We propose to generalize Turtledove and First-party sets to enable full profile based targeting while remaining compliant with the chromium privacy model. More precisely, the goal is to be able to target users based on behavioral data collected across domains and/or parties while making sure this data never leaves the browser.

Most importantly, this proposal addresses the issue of the 3rd-party data access restriction that is caused by the removal of the 3rd-party cookies which is particularly problematic for the market actors that have limited first-party data. We propose to extend the notion of first-party sets with a notion of third-party sets to enable in-browser data collaborations which are negotiated between parties.

In the following, we use the notion of "domain" and "party" as defined in the First-party sets proposal.

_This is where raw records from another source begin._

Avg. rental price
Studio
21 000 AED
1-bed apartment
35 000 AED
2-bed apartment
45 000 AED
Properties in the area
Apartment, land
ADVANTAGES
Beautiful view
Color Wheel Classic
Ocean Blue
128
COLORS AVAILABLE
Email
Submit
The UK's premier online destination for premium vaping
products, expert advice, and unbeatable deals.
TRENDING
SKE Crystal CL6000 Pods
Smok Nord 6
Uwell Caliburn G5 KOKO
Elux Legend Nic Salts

The capabilities of Turtledove

In a nutshell, the Turtledove framework consists of the following steps to show a targeted ad:

Interests groups (aka audiences or segments) are computed based on first-party data only (from one domain). These interest groups are collected in the browser. Only the browser has a cross-domain overview on the interest groups a user belongs to.
The browser retrieves ad bundles (implemented as web bundles) from ad servers using two types of requests that are kept uncorrelated (for privacy reasons). One request type retrieves bundles for the context of the page (contextual targeting). The other request type retrieves an ad bundle for the collected interests groups. Each bundle also includes a bid.
An in-browser auction occurs to select the ad to show.

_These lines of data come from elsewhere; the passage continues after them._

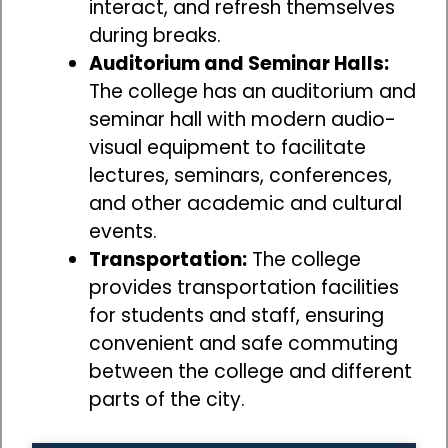
interact, and refresh themselves
during breaks.
Auditorium and Seminar Halls:
The college has an auditorium and
seminar hall with modern audio-
visual equipment to facilitate
lectures, seminars, conferences,
and other academic and cultural
events.
Transportation:
The college
provides transportation facilities
for students and staff, ensuring
convenient and safe commuting
between the college and different
parts of the city.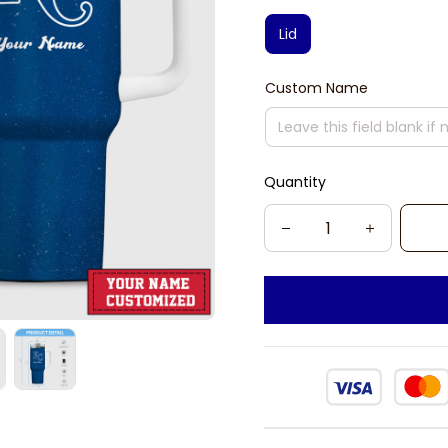
Lid
Custom Name
Quantity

From our perspective, the Turtledove approach is well suited to target users for the following types of targeting:

Contextual targeting. This is simply achieved by using a contextual request as described in the explainer.
Intent based targeting (based on specific user actions) using an interest group like "hit-paywall-twice". This also includes re-targeting using an interest group like "looked-at-shoes-xyz".
Limited profile based targeting. Interest groups can be used to profile users using data observed on one domain only. As described in the explainer, this could be achieved using an interest group like "athletic-shoes". This proposal aims at alleviating the per-domain restriction of interest groups.

Since interest groups can be computed using data of only one domain, the semantics of these groups are necessarily related/constrained to the activity on a domain or its content. In other words, interest groups are not well suited to model user properties that can only be computed using behavioral cross-domain data. For example, estimating if a user is male or female cannot simply be computed using data from "wereallylikeshoes.com": the group will be biased toward women and there is no way to compensate the bias by using data collected on other domains.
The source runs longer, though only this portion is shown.